A: Your proof would be as simple as citing an axiom.
$i * 1 = i$  because 1 is the multiplicative identity.
dividing both sides of the equation by $i$ gives us:
$1= \frac{i}{i}$
A: You should ask yourself the following: what does "division" mean, anyway?  I would say this: once you know how multiplication works, the quotient $a/b$ means the number $x$ for which $bx = a$.  For example, I would say that
$$
20/4 = 5
$$
because $x = 5$ is the unique solution to
$$
4x = 20
$$
Now: what should $i/i$ be?  It should be the value of $x$ for which
$$
i = i\,x
$$

There's an interesting technical issue here: how do we know that $x$ is the only number for which $i\,x = i$?  Here's a justification I like: if we "combine like terms" we can rewrite the equation as
$$
i(x - 1) = 0
$$
Now, we can use the following fact: if $ab = 0$, then either $a = 0$ or $b = 0$.  Since $i \neq 0$, it must be the case that $(x-1) = 0$, which is to say that $x = 1$.
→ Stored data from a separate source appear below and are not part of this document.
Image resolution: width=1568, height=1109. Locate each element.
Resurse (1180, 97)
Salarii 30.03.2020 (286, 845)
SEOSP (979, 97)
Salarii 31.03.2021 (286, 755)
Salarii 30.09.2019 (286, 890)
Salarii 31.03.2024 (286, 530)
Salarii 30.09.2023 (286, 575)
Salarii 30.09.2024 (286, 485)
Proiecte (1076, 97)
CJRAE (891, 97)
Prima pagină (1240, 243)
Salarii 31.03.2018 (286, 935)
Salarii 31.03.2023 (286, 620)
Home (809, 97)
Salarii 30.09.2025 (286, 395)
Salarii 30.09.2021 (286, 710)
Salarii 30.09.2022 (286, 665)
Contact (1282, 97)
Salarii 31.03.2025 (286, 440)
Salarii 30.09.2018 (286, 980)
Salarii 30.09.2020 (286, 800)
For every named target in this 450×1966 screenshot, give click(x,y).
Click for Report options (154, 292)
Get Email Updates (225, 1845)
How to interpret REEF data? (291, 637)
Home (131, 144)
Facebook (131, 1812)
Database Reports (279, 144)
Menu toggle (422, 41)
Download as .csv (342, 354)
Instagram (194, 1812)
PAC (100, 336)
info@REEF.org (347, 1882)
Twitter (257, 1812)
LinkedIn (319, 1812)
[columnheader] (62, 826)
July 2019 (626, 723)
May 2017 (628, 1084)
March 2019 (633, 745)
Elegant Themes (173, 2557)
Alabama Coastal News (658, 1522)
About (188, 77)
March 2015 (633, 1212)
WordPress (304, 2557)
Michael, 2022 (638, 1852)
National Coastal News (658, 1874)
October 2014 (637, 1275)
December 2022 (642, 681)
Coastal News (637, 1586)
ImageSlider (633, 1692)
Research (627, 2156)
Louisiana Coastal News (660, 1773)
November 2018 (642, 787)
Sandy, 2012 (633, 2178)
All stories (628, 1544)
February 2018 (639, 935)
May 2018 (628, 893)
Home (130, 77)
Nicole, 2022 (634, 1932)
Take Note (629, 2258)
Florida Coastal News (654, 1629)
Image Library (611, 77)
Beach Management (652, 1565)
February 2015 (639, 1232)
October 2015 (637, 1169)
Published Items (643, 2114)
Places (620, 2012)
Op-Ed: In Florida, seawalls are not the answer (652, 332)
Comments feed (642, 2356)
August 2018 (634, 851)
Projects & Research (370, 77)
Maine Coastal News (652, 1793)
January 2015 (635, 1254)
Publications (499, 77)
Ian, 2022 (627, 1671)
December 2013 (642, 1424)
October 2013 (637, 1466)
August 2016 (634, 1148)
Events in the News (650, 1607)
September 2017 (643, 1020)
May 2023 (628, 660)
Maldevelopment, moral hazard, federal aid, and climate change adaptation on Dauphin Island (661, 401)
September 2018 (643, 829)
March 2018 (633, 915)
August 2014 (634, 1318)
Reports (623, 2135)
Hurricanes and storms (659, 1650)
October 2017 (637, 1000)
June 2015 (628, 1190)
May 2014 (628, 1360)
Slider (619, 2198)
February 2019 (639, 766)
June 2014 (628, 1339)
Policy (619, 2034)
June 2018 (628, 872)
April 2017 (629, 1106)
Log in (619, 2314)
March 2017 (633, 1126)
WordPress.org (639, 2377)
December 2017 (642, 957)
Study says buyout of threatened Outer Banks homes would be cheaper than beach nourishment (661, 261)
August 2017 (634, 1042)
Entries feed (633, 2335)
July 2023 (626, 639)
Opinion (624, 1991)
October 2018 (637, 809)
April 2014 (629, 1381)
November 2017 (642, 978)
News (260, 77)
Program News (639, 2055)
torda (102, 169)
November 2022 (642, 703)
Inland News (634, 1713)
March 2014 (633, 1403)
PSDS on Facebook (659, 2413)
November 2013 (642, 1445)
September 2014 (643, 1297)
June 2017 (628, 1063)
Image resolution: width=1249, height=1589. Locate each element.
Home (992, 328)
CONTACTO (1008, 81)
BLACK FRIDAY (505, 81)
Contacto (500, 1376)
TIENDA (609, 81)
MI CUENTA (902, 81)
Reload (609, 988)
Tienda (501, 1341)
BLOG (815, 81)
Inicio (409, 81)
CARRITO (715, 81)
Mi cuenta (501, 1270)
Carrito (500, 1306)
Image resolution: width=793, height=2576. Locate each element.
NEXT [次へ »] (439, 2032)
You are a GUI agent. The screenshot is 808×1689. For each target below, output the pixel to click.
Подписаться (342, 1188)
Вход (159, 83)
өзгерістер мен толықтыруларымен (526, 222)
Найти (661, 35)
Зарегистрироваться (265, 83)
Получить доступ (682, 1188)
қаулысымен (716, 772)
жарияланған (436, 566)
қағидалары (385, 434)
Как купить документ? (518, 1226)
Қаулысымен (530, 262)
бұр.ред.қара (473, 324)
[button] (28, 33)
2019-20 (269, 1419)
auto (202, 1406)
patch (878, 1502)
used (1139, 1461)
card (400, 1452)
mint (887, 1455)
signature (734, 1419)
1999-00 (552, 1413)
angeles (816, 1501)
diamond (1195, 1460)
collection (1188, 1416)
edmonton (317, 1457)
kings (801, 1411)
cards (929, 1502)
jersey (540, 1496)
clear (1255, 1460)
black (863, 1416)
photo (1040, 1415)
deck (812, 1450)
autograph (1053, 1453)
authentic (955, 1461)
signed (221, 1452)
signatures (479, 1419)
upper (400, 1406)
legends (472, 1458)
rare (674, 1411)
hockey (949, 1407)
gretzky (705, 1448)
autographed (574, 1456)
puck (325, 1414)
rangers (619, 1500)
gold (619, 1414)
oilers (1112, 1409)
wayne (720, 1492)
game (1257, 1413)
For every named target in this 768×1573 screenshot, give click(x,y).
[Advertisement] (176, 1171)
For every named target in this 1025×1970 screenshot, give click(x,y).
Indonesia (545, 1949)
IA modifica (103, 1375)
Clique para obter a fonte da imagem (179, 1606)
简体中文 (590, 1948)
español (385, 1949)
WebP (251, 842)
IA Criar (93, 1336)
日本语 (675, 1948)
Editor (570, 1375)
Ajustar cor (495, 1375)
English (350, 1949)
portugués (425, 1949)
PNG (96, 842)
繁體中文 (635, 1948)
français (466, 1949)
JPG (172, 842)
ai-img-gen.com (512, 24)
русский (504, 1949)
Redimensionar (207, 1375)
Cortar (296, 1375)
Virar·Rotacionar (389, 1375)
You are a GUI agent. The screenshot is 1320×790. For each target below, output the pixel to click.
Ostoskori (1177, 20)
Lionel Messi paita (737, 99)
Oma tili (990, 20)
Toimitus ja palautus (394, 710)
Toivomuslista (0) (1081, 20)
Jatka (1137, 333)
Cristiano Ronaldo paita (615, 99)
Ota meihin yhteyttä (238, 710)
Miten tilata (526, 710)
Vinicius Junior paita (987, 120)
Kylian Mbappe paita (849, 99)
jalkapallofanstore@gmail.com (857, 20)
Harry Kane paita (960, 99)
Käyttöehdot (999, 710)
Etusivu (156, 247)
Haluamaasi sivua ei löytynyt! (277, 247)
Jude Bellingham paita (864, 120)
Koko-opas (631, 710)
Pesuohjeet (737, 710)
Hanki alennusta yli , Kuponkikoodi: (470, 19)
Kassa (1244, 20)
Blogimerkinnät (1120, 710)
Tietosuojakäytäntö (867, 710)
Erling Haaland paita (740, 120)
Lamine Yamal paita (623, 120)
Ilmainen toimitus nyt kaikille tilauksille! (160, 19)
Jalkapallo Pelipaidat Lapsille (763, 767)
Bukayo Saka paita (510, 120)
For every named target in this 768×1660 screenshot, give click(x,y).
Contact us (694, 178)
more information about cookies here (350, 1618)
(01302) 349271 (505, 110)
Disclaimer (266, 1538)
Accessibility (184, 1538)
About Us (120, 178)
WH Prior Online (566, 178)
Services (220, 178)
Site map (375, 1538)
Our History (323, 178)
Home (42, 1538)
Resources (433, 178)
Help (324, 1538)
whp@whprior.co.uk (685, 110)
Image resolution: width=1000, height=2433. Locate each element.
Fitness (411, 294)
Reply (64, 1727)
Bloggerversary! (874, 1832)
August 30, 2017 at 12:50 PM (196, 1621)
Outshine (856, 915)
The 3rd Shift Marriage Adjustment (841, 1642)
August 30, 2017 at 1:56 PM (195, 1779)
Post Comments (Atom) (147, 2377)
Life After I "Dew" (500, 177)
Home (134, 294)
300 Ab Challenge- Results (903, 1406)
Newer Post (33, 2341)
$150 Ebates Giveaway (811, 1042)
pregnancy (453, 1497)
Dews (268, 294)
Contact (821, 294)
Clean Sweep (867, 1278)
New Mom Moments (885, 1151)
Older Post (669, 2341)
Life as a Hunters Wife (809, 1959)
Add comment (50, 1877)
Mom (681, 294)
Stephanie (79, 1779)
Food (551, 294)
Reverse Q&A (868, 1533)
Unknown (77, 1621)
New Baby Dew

Of course, the statement "if $ab = 0$, then either $a = 0$ or $b = 0$" should be proven.  However, I find it very intuitively believable, so I'm content to leave it at that.
A: Think of complex multiplication as rotation and scale of the number being multiplied.
Every real number number multiplied by $i$ rotates $90\deg$ counterclockwise in the complex plane. Because division is just reversed multiplication, dividing by $i$ rotates the number clockwise. When you start with $i$ the point $0+i$ lays in the $y$-plane of the complex plane $1$ units of distance from the origin, if you rotate it clockwise you get the correct answer on the real line, $1$.
A: You can see the identity in this way: $$\displaystyle\frac{1}{i}=-i,$$
in this way you obtain $-i\cdot i=-(-1)=1.$